NBA playoffs to resume Saturday as sides detail new commitments

NBA players want change that makes their communities safer. They want people to vote—hopefully in their home arenas.

And they want to keep playing basketball.

Teams returned to the court Friday after the NBA and the National Basketball Players Association agreed on commitments that made players comfortable continuing.

An emotional Chris Paul, the union president, detailed the events of the previous two days, when players upset by the latest police shooting of a Black man left them considering leaving the Disney campus and going home.

“We’re all hurt, we’re all tired of just seeing the same thing over and over again and everybody just expects us to be OK just because we get paid great money,” Paul said. “We’re human, we have real feelings and I’m glad that we got a chance to get in a room and talk with one another and not just cross paths and say good luck in your game today.”

All 13 teams remaining in the postseason scheduled practice Friday—the anniversary of the 1963 March on Washington for Jobs and Freedom, as Paul noted—although some declined to speak with reporters. Games are to resume Saturday.

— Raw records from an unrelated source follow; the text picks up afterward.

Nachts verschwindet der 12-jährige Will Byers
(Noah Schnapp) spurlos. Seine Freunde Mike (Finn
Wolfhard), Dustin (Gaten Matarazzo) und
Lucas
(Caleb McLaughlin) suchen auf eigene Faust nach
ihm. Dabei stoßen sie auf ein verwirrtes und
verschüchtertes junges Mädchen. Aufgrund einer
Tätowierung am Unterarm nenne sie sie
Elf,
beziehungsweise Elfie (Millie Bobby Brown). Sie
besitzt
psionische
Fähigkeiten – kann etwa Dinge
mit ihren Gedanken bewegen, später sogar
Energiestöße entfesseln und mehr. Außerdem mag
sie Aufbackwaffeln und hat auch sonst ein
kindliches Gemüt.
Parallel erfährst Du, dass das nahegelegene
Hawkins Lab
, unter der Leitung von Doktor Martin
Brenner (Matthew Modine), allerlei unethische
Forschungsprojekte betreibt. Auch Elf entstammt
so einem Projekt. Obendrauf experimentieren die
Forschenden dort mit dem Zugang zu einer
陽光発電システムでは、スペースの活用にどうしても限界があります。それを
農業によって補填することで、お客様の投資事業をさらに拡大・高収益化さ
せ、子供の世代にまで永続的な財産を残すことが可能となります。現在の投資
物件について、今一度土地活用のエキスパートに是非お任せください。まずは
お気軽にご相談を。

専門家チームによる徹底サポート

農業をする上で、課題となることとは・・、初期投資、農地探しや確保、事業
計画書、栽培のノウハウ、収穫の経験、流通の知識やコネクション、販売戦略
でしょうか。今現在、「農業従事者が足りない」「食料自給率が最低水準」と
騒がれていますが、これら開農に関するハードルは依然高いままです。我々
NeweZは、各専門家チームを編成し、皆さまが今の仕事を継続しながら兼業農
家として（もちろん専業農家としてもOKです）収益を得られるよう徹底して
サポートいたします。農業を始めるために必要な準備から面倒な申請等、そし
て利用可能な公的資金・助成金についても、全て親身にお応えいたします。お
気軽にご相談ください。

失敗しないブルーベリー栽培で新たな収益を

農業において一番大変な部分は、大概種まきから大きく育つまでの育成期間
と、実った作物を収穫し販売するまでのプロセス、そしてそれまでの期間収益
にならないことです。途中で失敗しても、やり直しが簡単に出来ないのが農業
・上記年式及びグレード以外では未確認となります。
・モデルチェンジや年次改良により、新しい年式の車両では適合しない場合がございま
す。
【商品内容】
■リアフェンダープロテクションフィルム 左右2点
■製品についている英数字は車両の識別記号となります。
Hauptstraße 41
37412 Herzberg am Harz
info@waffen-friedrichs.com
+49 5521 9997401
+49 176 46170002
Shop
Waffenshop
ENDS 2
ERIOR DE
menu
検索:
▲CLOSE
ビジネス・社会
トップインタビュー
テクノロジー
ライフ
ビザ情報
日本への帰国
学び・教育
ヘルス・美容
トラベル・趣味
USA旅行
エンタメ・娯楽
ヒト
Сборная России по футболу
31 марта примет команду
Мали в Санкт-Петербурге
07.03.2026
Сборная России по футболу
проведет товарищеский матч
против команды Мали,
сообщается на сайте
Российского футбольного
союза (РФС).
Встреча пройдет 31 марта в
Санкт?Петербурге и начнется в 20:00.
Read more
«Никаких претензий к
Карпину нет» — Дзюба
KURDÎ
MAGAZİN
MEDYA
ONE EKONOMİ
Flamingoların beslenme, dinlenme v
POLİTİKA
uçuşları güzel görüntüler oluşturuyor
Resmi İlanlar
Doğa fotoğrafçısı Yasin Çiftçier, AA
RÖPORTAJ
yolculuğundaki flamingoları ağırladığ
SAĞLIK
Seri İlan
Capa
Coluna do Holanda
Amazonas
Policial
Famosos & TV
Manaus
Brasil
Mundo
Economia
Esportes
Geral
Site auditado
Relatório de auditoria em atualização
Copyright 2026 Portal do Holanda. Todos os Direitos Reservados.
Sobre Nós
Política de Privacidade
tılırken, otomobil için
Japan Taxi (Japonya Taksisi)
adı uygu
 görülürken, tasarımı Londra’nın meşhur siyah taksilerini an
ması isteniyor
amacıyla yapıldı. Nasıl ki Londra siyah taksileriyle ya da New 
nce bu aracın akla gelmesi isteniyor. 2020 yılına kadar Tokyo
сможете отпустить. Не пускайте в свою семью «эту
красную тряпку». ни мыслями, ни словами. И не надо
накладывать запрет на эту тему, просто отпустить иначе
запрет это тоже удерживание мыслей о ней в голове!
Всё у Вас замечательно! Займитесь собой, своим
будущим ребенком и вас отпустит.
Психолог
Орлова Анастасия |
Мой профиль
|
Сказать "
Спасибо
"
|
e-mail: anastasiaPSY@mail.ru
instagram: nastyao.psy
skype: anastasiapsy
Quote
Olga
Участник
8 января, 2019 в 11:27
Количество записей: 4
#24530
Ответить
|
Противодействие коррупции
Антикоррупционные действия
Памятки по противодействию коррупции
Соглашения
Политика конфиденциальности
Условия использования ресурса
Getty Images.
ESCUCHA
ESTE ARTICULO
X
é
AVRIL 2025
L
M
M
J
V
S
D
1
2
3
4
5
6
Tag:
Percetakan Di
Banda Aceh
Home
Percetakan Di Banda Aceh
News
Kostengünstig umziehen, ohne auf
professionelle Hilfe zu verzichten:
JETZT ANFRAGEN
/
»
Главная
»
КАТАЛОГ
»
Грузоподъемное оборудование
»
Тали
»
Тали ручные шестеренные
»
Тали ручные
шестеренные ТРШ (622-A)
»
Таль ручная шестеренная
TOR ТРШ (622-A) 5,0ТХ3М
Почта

Play stopped Wednesday when the Milwaukee Bucks didn’t take the court for their playoff game against Orlando, showing their frustration with the police shooting of Jacob Blake in Wisconsin and acts of racial injustice.

Games were postponed the last two days, during which players met among themselves and with coaches and owners before an agreement to resume was reached.

“The key to this thing is that I think we all needed to take a breath,” Clippers coach Doc Rivers said. “We needed a moment to breathe. It’s not lost on me that George Floyd didn’t get that moment. But we did and we took it. And the players took it, and they got to refocus on the things that they wanted to focus on outside of their jobs.”

High on that list is voting, mentioned frequently in a joint statement by the league and the NBPA.

Many within the league of primarily Black players have focused on the importance of voting, and the need for places in inner cities where minorities can do so safely. With no NBA games to play be played in November, arenas are an ideal place for it.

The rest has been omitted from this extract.